R. tsangpoense Hutch. & Ward – This species is very near to R. charitopes. The differential characters given by Cowan and Davidian are the narrow-obovate to oblong-elliptic leaves, against broad-obovate in R. charitopes, and the smaller calyx, up to 1⁄4 in. long. It was discovered by Kingdon Ward in 1924 on the Doshong La, S.E. Tibet, in the mountains enclosed by the Tsangpo bend. It is uncommon in cultivation. Award of Merit May 2, 1972, when shown by Major A. E. Hardy, Sandling Park, Kent (clone ‘Cowtye’).
var. pruniflorum (Hutch.) Cowan & Davidian R. pruniflorum Hutch.; R. sordidum Hutch. – Leaves more densely scaly beneath, slightly overlapping to their own diameter apart (against mostly three to six times their own diameter apart in the typical state). This variety was found by Kingdon Ward in 1926 on both sides of the Irrawaddy-Lohit divide, on the frontier between Burma and Assam and was introduced by him. According to the field notes, the colour of the flowers in KW 6924 (Seinghku valley) was plum-purple and in KW 7188 (Di Chu valley) ‘plum-purple or inclining to crimson on the one hand, or to violet on the other’. He later found the same variety on Kaso peak in the Mishmi Hills, Assam (KW 8415), flowers described in field note as claret-coloured; the specimen under this number is the type of R. sordidum, a synonym of var. pruniflorum. As met with in cultivation this variety usually has flowers of a slaty purple.
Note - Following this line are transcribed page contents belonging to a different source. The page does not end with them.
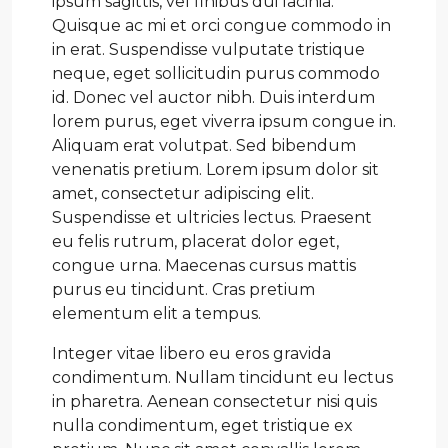
ipsum sagittis, vel finibus dui lacinia.
Quisque ac mi et orci congue commodo in
in erat. Suspendisse vulputate tristique
neque, eget sollicitudin purus commodo
id. Donec vel auctor nibh. Duis interdum
lorem purus, eget viverra ipsum congue in.
Aliquam erat volutpat. Sed bibendum
venenatis pretium. Lorem ipsum dolor sit
amet, consectetur adipiscing elit.
Suspendisse et ultricies lectus. Praesent
eu felis rutrum, placerat dolor eget,
congue urna. Maecenas cursus mattis
purus eu tincidunt. Cras pretium
elementum elit a tempus.
Integer vitae libero eu eros gravida
condimentum. Nullam tincidunt eu lectus
in pharetra. Aenean consectetur nisi quis
nulla condimentum, eget tristique ex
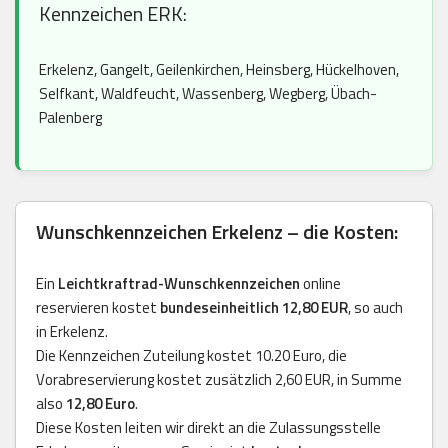
Kennzeichen ERK:
Erkelenz, Gangelt, Geilenkirchen, Heinsberg, Hückelhoven,
Selfkant, Waldfeucht, Wassenberg, Wegberg, Übach-
Palenberg
Wunschkennzeichen Erkelenz – die Kosten:
Ein
Leichtkraftrad-Wunschkennzeichen
online
reservieren kostet
bundeseinheitlich 12,80 EUR
, so auch
in Erkelenz.
Die Kennzeichen Zuteilung kostet 10.20 Euro, die
Vorabreservierung kostet zusätzlich 2,60 EUR, in Summe
also
12,80 Euro
.
Diese Kosten leiten wir direkt an die Zulassungsstelle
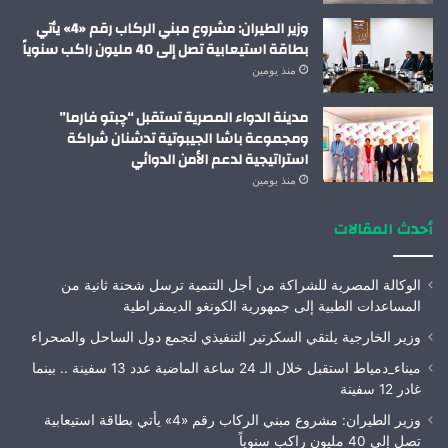
وزير الطيران: مشروع مبني الركاب رقم «4» يأتي
بطاقة استيعابية تصل إلى 40 مليون راكب سنوياً
منذ يومين
مدينة الدواء المصرية تستقبل “چبتو فارما”
ومجموعة باشا الجيبوتية تدشنان شراكة
استراتيجية لدعم الأمن الدوائي
منذ يومين
أحدث المقالات
الوكالة المصرية للشراكة من أجل التنمية ترسل شحنة ثانية من
المساعدات الطبية إلى جمهورية الكونغو الديمقراطية
وزير الخارجية يلتقي السكرتير التنفيذي لتجمع دول الساحل والصحراء
ميناء_دمياط استقبل خلال الـ 24 ساعة الماضية عدد 13 سفينة .. بينما
غادر 12 سفينة
وزير الطيران: مشروع مبني الركاب رقم «4» يأتي بطاقة استيعابية
تصل إلى 40 مليون راكب سنوياً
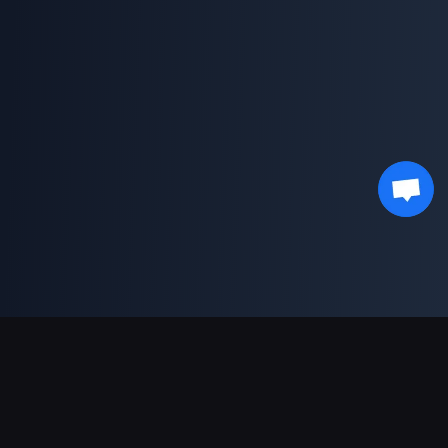
ช่องทางการชำระเงินที่รองรับ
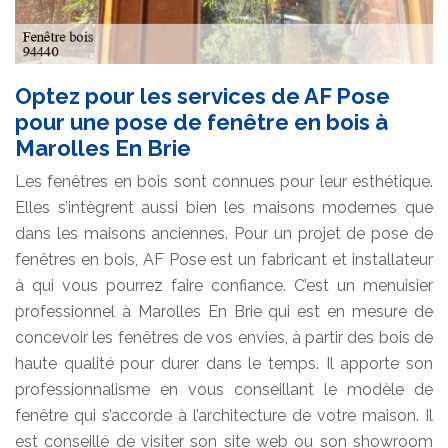
Optez pour les services de AF Pose
pour une pose de fenêtre en bois à
Marolles En Brie
Les fenêtres en bois sont connues pour leur esthétique.
Elles s’intègrent aussi bien les maisons modernes que
dans les maisons anciennes. Pour un projet de pose de
fenêtres en bois, AF Pose est un fabricant et installateur
à qui vous pourrez faire confiance. C’est un menuisier
professionnel à Marolles En Brie qui est en mesure de
concevoir les fenêtres de vos envies, à partir des bois de
haute qualité pour durer dans le temps. Il apporte son
professionnalisme en vous conseillant le modèle de
fenêtre qui s’accorde à l’architecture de votre maison. Il
est conseillé de visiter son site web ou son showroom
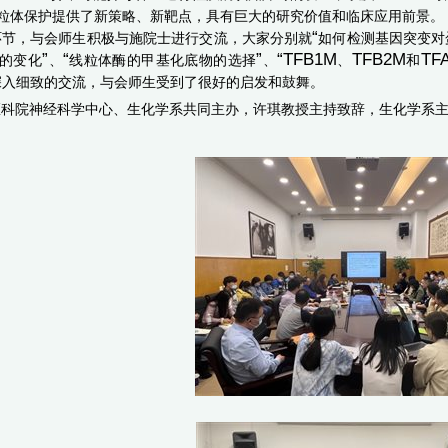
粒体保护提供了新策略、新靶点，
具有巨大的研究价值和临床应用前景
。
“
环节
，
与会师生积极与
施院士
进行交流，
大家分别就
如何检测基因突变对
”
“
”
“TFB1M
TFB2M
TF
的变化
、
线粒体酶的甲基化底物的选择
、
、
和
深入细致
的交流，与会师生
受到
了很好的启发和鼓舞。
医科院
神经科学中心、生化学系
共同主办，许琪教授
主持
致辞
，生化学系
Cowan and Davidian also describe R. tsangpoense var. curvistylum, with smaller, tubular-campanulate flowers. This was found by Kingdon Ward on the Doshong La (KW 5843) and was considered by him to be a natural hybrid between R. campylogynum var. myrtilloides (KW 5842) and typical R. tsangpoense (KW 5844). In this connection it is interesting to note that Farrer found in Burma some plants which he considered to be hybrids between R. campylogynum var. charopoeum and R. charitopes, to which R. tsangpoense is closely related (see above).